The National Telecommunications and Information Administration (NTIA) of the U.S. Department of Commerce held its latest meeting with privacy stakeholders November 30, to discuss privacy best practices for the mobile environment. We have previously blogged about some of these earlier meetings on our sister blog from our Global Regulatory Enforcement Group.

This latest meeting once again joined members of the app developer industry with members of consumer advocate and privacy groups, along with other stakeholders from government, academia, and the private sector. Discussion focused on the latest draft of the Mobile Application Transparency Code of Conduct.
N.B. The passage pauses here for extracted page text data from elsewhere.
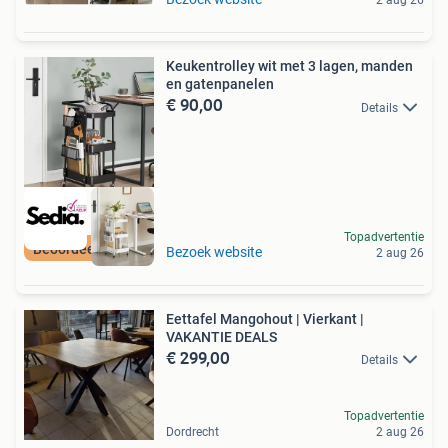
2 aug 26
Keukentrolley wit met 3 lagen, manden
en gatenpanelen
€ 90,00
Details
Topadvertentie
Beoordeeld met 9+
Bezoek website
2 aug 26
Eettafel Mangohout | Vierkant |
VAKANTIE DEALS
€ 299,00
Details
Topadvertentie
Dordrecht
2 aug 26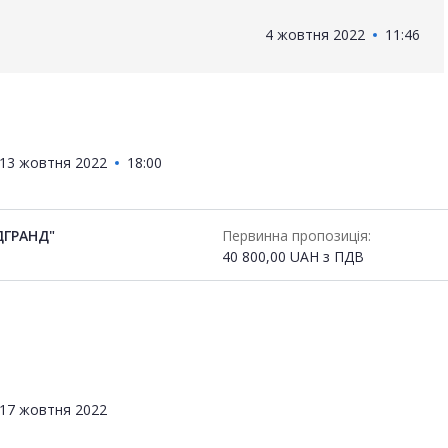
4 жовтня 2022
11:46
13 жовтня 2022
18:00
ДГРАНД"
Первинна пропозиція:
40 800,00
UAH
з ПДВ
17 жовтня 2022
Some of the issues considered in this latest draft are:

  • The scope of the definition of “Mobile Devices,” and whether, in addition to smart phones and tablets, that term should include “similar portable computing devices”
  • What type of data should be covered by the Code
  • Whether third-party service providers should be subject to the Code
  • Whether mobile app providers should be required to provide a “Short Notice” in addition to other Notice
  • What elements should be included in the Notice
  • Whether the format of the Short Notice should be standardized or within the provider’s discretion
  • How the Short Notice should be presented at download, if at all
  • Whether the Code should require that companies establish a mechanism for consumers to access data

Why This Matters. While the Code is not yet finalized, app developers and marketers who include apps in their communications strategy should pay close attention to these proceedings. There is clearly a focus among all stakeholders on the broader issues of how widely the Code should apply and what type of notice app providers should be required to give consumers, as well as how that notice should be delivered. In an age when consumer consent, opt-in vs. opt-out, and geo-location are front and center in the privacy and mobile debate, the outcome of these discussions will have a major impact on the market. While the Code will only represent a series of best practices, as opposed to binding law, it will still set standards for mobile app providers and marketers regarding how they operate in the mobile environment with respect to consumer privacy.

We will continue to report on this process as the meetings continue to move forward. The next meeting is scheduled for December 18, 2012.